[Listed entries]:
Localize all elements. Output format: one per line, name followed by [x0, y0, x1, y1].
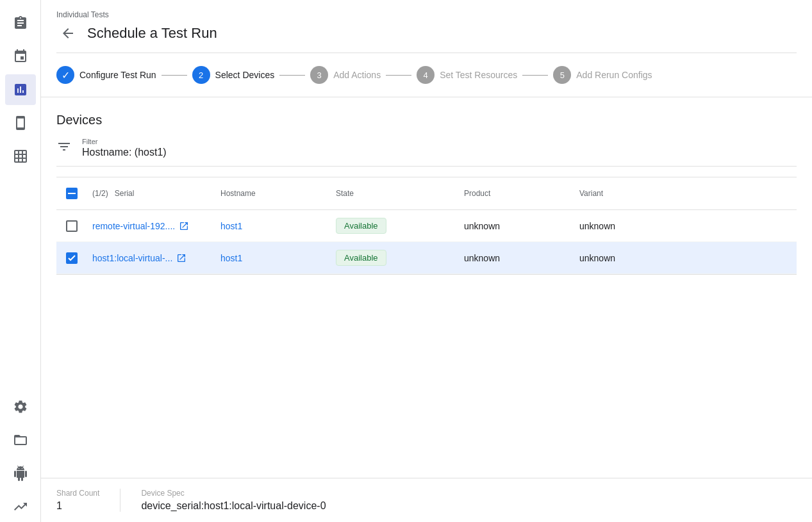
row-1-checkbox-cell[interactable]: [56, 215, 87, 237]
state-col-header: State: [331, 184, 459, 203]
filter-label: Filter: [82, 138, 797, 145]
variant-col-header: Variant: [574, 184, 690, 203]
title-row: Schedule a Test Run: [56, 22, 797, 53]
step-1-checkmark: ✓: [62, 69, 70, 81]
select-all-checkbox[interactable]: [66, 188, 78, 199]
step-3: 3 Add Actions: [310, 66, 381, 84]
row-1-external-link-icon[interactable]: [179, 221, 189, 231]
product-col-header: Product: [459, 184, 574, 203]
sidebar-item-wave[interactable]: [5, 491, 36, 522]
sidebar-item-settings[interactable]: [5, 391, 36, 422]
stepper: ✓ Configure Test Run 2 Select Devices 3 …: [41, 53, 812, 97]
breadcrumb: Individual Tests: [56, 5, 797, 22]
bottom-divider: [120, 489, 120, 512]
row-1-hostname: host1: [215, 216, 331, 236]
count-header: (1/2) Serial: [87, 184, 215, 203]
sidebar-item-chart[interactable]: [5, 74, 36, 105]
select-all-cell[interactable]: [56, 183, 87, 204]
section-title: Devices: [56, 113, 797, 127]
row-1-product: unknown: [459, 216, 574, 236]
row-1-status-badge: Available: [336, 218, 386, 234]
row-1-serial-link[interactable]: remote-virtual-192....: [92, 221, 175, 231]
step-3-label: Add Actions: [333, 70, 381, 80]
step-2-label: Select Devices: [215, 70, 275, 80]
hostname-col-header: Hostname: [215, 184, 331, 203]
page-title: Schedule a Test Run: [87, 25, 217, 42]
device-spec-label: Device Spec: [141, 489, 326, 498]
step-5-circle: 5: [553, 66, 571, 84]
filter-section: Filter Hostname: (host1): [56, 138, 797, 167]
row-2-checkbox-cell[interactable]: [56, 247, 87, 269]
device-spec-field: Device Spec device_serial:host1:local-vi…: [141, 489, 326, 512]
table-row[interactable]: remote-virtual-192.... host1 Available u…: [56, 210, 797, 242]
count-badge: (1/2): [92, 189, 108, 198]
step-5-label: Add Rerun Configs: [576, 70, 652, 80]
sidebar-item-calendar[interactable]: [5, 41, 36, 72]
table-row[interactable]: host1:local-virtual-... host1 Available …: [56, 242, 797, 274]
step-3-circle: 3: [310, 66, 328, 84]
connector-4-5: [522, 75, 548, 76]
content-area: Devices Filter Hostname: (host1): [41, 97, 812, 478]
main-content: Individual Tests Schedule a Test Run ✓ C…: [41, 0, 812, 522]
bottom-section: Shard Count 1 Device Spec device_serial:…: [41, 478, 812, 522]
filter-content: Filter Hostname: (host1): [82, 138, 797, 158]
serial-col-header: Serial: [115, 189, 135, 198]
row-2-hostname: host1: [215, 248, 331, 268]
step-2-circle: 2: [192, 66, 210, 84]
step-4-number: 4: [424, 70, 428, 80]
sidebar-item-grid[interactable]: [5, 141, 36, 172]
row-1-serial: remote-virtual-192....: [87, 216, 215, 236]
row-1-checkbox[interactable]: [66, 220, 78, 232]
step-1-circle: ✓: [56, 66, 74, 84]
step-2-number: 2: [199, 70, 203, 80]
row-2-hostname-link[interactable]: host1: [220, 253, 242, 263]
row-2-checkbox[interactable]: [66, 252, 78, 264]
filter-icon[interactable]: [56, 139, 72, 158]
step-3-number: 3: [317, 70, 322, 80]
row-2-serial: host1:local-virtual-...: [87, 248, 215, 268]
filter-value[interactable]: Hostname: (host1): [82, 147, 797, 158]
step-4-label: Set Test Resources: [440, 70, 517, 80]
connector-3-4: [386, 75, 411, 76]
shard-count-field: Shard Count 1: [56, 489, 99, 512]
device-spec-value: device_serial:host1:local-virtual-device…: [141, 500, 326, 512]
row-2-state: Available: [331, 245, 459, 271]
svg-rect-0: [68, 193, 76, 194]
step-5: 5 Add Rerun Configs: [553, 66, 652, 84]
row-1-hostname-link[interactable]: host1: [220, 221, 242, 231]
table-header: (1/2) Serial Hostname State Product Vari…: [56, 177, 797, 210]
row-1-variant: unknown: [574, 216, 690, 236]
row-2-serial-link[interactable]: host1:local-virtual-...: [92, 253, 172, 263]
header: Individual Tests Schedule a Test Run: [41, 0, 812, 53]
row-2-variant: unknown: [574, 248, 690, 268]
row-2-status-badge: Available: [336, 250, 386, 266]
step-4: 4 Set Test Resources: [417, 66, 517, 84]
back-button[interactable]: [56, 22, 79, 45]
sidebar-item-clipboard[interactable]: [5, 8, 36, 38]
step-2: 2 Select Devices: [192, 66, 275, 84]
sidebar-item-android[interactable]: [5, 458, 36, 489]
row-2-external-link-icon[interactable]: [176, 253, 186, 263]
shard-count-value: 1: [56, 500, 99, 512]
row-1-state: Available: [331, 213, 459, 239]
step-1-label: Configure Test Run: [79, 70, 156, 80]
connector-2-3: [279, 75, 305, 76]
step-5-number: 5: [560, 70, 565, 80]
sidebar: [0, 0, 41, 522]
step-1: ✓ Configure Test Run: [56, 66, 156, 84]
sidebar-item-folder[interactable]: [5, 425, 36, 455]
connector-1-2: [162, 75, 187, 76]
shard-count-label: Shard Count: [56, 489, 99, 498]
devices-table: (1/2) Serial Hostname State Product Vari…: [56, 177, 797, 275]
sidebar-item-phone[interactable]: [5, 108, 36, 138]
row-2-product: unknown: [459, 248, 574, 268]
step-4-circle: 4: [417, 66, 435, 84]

[What you should do]: Retype the full listing exactly; pictures stay out.

[Written reply]:
Localize all elements. Output format: one per line, name followed by [x0, y0, x1, y1].
row-1-checkbox-cell[interactable]: [56, 215, 87, 237]
state-col-header: State: [331, 184, 459, 203]
filter-label: Filter: [82, 138, 797, 145]
variant-col-header: Variant: [574, 184, 690, 203]
title-row: Schedule a Test Run: [56, 22, 797, 53]
step-1-checkmark: ✓: [62, 69, 70, 81]
select-all-checkbox[interactable]: [66, 188, 78, 199]
step-3: 3 Add Actions: [310, 66, 381, 84]
row-1-external-link-icon[interactable]: [179, 221, 189, 231]
product-col-header: Product: [459, 184, 574, 203]
sidebar-item-wave[interactable]: [5, 491, 36, 522]
sidebar-item-settings[interactable]: [5, 391, 36, 422]
stepper: ✓ Configure Test Run 2 Select Devices 3 …: [41, 53, 812, 97]
breadcrumb: Individual Tests: [56, 5, 797, 22]
bottom-divider: [120, 489, 120, 512]
row-1-hostname: host1: [215, 216, 331, 236]
count-header: (1/2) Serial: [87, 184, 215, 203]
sidebar-item-chart[interactable]: [5, 74, 36, 105]
select-all-cell[interactable]: [56, 183, 87, 204]
section-title: Devices: [56, 113, 797, 127]
row-1-product: unknown: [459, 216, 574, 236]
row-1-status-badge: Available: [336, 218, 386, 234]
row-1-serial-link[interactable]: remote-virtual-192....: [92, 221, 175, 231]
step-3-label: Add Actions: [333, 70, 381, 80]
step-2-label: Select Devices: [215, 70, 275, 80]
hostname-col-header: Hostname: [215, 184, 331, 203]
page-title: Schedule a Test Run: [87, 25, 217, 42]
device-spec-label: Device Spec: [141, 489, 326, 498]
step-5-circle: 5: [553, 66, 571, 84]
filter-section: Filter Hostname: (host1): [56, 138, 797, 167]
row-2-checkbox-cell[interactable]: [56, 247, 87, 269]
device-spec-field: Device Spec device_serial:host1:local-vi…: [141, 489, 326, 512]
table-row[interactable]: remote-virtual-192.... host1 Available u…: [56, 210, 797, 242]
count-badge: (1/2): [92, 189, 108, 198]
step-5-label: Add Rerun Configs: [576, 70, 652, 80]
sidebar-item-calendar[interactable]: [5, 41, 36, 72]
table-row[interactable]: host1:local-virtual-... host1 Available …: [56, 242, 797, 274]
step-3-circle: 3: [310, 66, 328, 84]
connector-4-5: [522, 75, 548, 76]
content-area: Devices Filter Hostname: (host1): [41, 97, 812, 478]
main-content: Individual Tests Schedule a Test Run ✓ C…: [41, 0, 812, 522]
bottom-section: Shard Count 1 Device Spec device_serial:…: [41, 478, 812, 522]
filter-content: Filter Hostname: (host1): [82, 138, 797, 158]
serial-col-header: Serial: [115, 189, 135, 198]
row-2-hostname: host1: [215, 248, 331, 268]
step-2-circle: 2: [192, 66, 210, 84]
step-4-number: 4: [424, 70, 428, 80]
sidebar-item-grid[interactable]: [5, 141, 36, 172]
row-1-serial: remote-virtual-192....: [87, 216, 215, 236]
row-1-checkbox[interactable]: [66, 220, 78, 232]
step-1-circle: ✓: [56, 66, 74, 84]
step-2-number: 2: [199, 70, 203, 80]
row-2-hostname-link[interactable]: host1: [220, 253, 242, 263]
row-2-checkbox[interactable]: [66, 252, 78, 264]
filter-icon[interactable]: [56, 139, 72, 158]
step-3-number: 3: [317, 70, 322, 80]
row-2-serial: host1:local-virtual-...: [87, 248, 215, 268]
filter-value[interactable]: Hostname: (host1): [82, 147, 797, 158]
step-4-label: Set Test Resources: [440, 70, 517, 80]
connector-3-4: [386, 75, 411, 76]
shard-count-field: Shard Count 1: [56, 489, 99, 512]
device-spec-value: device_serial:host1:local-virtual-device…: [141, 500, 326, 512]
row-2-state: Available: [331, 245, 459, 271]
svg-rect-0: [68, 193, 76, 194]
step-5: 5 Add Rerun Configs: [553, 66, 652, 84]
row-1-hostname-link[interactable]: host1: [220, 221, 242, 231]
table-header: (1/2) Serial Hostname State Product Vari…: [56, 177, 797, 210]
row-1-variant: unknown: [574, 216, 690, 236]
row-2-serial-link[interactable]: host1:local-virtual-...: [92, 253, 172, 263]
header: Individual Tests Schedule a Test Run: [41, 0, 812, 53]
row-2-variant: unknown: [574, 248, 690, 268]
row-2-status-badge: Available: [336, 250, 386, 266]
step-4: 4 Set Test Resources: [417, 66, 517, 84]
back-button[interactable]: [56, 22, 79, 45]
sidebar-item-clipboard[interactable]: [5, 8, 36, 38]
step-2: 2 Select Devices: [192, 66, 275, 84]
sidebar-item-android[interactable]: [5, 458, 36, 489]
row-2-external-link-icon[interactable]: [176, 253, 186, 263]
shard-count-value: 1: [56, 500, 99, 512]
row-1-state: Available: [331, 213, 459, 239]
step-1-label: Configure Test Run: [79, 70, 156, 80]
connector-2-3: [279, 75, 305, 76]
step-5-number: 5: [560, 70, 565, 80]
sidebar: [0, 0, 41, 522]
step-1: ✓ Configure Test Run: [56, 66, 156, 84]
sidebar-item-folder[interactable]: [5, 425, 36, 455]
connector-1-2: [162, 75, 187, 76]
shard-count-label: Shard Count: [56, 489, 99, 498]
devices-table: (1/2) Serial Hostname State Product Vari…: [56, 177, 797, 275]
sidebar-item-phone[interactable]: [5, 108, 36, 138]
row-2-product: unknown: [459, 248, 574, 268]
step-4-circle: 4: [417, 66, 435, 84]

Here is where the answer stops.